▸ Problem to solve: Restate the listing word for word. Stop at the line that holds "quando l’upgrade avrà luogo.", include it, and leave out all pictures.

(Data extracts Opens)

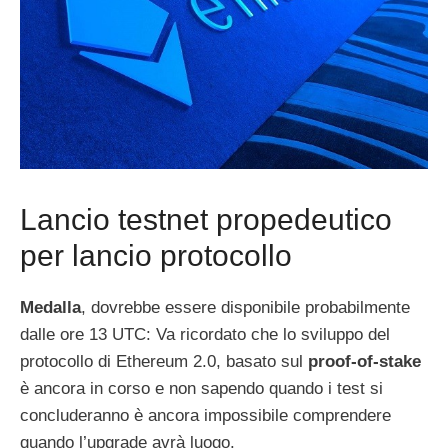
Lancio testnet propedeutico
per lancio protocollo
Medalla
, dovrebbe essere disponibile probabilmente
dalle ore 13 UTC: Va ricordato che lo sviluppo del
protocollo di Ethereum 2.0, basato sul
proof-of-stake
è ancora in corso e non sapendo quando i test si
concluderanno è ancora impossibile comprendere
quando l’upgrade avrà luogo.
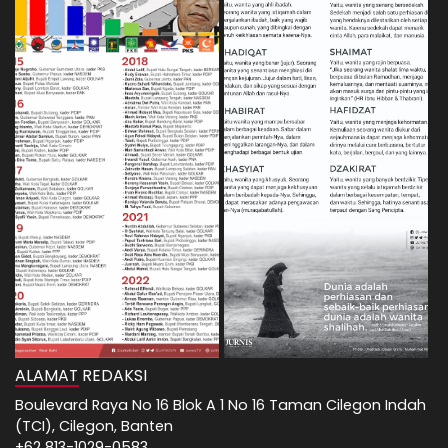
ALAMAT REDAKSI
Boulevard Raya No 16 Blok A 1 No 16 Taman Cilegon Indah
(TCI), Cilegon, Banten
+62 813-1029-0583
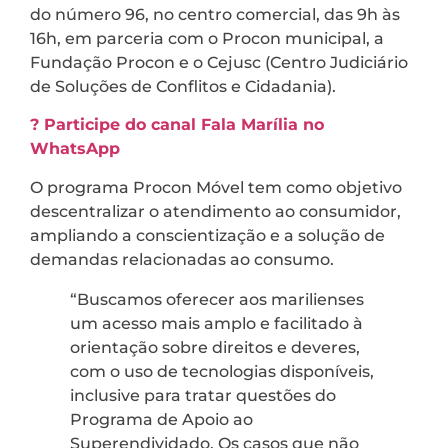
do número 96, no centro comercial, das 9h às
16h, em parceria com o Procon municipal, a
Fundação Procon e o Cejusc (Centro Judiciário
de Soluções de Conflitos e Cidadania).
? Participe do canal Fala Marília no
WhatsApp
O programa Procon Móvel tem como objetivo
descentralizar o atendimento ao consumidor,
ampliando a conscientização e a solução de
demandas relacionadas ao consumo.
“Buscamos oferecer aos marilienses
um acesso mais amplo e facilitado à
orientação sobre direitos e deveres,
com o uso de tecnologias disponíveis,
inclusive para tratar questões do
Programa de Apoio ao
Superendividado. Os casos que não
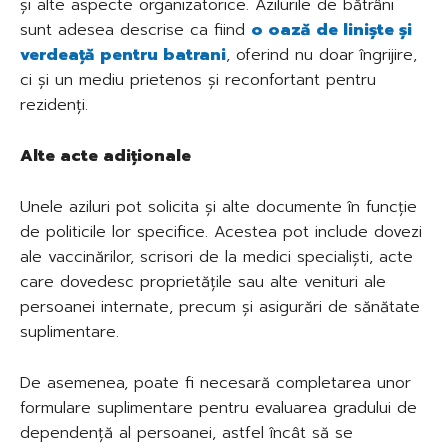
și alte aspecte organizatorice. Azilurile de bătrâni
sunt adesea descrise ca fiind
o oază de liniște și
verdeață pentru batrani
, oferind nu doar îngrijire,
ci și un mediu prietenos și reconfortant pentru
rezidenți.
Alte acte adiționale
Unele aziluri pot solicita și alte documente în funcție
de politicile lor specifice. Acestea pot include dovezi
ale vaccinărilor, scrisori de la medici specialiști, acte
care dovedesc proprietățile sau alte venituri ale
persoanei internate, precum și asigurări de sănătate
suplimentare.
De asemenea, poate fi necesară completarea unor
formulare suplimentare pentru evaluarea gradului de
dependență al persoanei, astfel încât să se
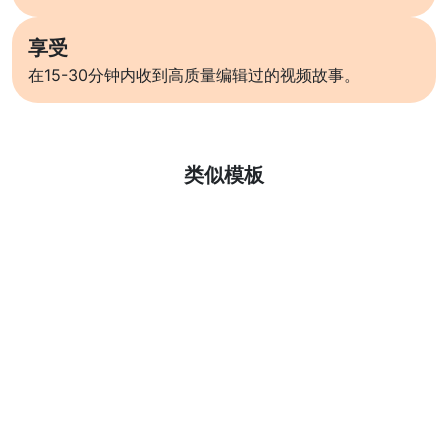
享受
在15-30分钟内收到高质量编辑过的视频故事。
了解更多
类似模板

(Data extracts Closes)

▸ Output below:
Lancio testnet propedeutico
per lancio protocollo
Medalla
, dovrebbe essere disponibile probabilmente
dalle ore 13 UTC: Va ricordato che lo sviluppo del
protocollo di Ethereum 2.0, basato sul
proof-of-stake
è ancora in corso e non sapendo quando i test si
concluderanno è ancora impossibile comprendere
quando l’upgrade avrà luogo.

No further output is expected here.